# The newest audio interface



## Ultimateherts (Nov 13, 2006)

Here is the newest from Berhringer:  http://www.behringer.com/EN/Products/UMC1820.aspx 

Sent from my HTC6435LVW using Tapatalk


----------



## JVD240 (Sep 7, 2009)

Can Behringer please stop mentioning Midas in every one of there product descriptions? Lol.

May I ask the reason for posting this? Not trying to be a dick. Just confused by only posting a link to a product with no info other than that.


----------



## yogegoy (Feb 11, 2011)

Not even auto sound related.


----------



## Ultimateherts (Nov 13, 2006)

yogegoy said:


> Not even auto sound related.


Yes it is auto sound related!!! This is the CarPC section and it is a USB Audio interface with (8) Analog RCA outputs!!! SO you could do a true 4 way system...


----------



## JVD240 (Sep 7, 2009)

Ultimateherts said:


> Yes it is auto sound related!!! This is the CarPC section and it is a USB Audio interface with (8) Analog RCA outputs!!! SO you could do a true 4 way system...
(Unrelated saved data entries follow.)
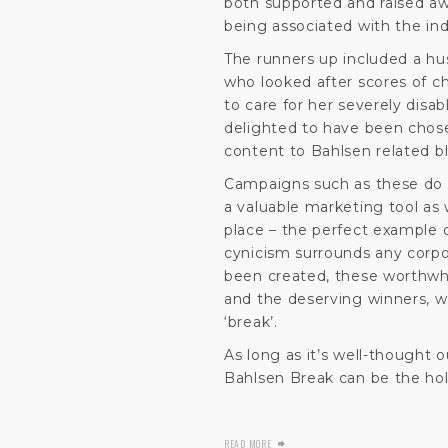
both supported and raised aw
being associated with the ind
The runners up included a husb
who looked after scores of c
to care for her severely disab
delighted to have been chosen
content to Bahlsen related b
Campaigns such as these do n
a valuable marketing tool as
place – the perfect example 
cynicism surrounds any corpo
been created, these worthwh
and the deserving winners, 
‘break’.
As long as it’s well-thought 
Bahlsen Break can be the holy
READ MORE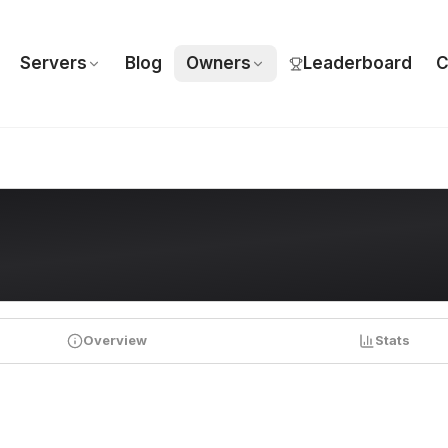
Servers
Blog
Owners
Leaderboard
C
Overview
Stats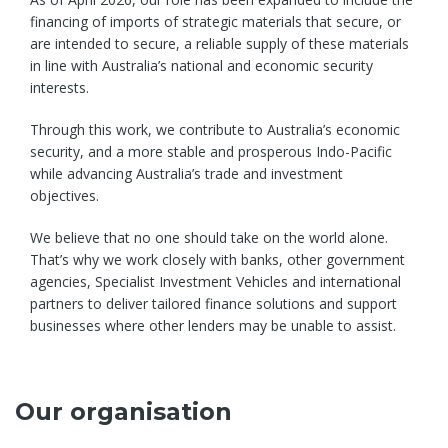
financing of imports of strategic materials that secure, or
are intended to secure, a reliable supply of these materials
in line with Australia’s national and economic security
interests.
Through this work, we contribute to Australia’s economic
security, and a more stable and prosperous Indo-Pacific
while advancing Australia’s trade and investment
objectives.
We believe that no one should take on the world alone.
That’s why we work closely with banks, other government
agencies, Specialist Investment Vehicles and international
partners to deliver tailored finance solutions and support
businesses where other lenders may be unable to assist.
Our organisation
Ahhhh. I see what you're getting at.

Not a Berhinger fan but it's an interesting piece for the application you're describing. Just checked the price too. WHOA. Haha.


----------



## Ultimateherts (Nov 13, 2006)

JVD240 said:


> Ahhhh. I see what you're getting at.
> 
> Not a Berhinger fan


You obviously have not looked at the Behringer ULTRACURVE PRO DEQ2496?

Behringer: ULTRACURVE PRO DEQ2496


----------



## JVD240 (Sep 7, 2009)

Ultimateherts said:


> You obviously have not looked at the Behringer ULTRACURVE PRO DEQ2496?
> 
> Behringer: ULTRACURVE PRO DEQ2496


I've seen it.

Just not my preference is all. Replaced a lot of Behringer for customers though. Haha.

Such a huge variety of DSP with the same capabilities. Many many options.


----------



## Ultimateherts (Nov 13, 2006)

I have linked a thread from gearslutz where they talk about the Behringer U-PHORIA UMC1820. One interesting note is that they mention it is "CLASS COMPLIANT" which I guess means no driver is required so I would believe you could just hook this up to a Android phone or tablet issue free!!!

Behringer U-PHORIA UMC1820 Audio Interface - Gearslutz.com


----------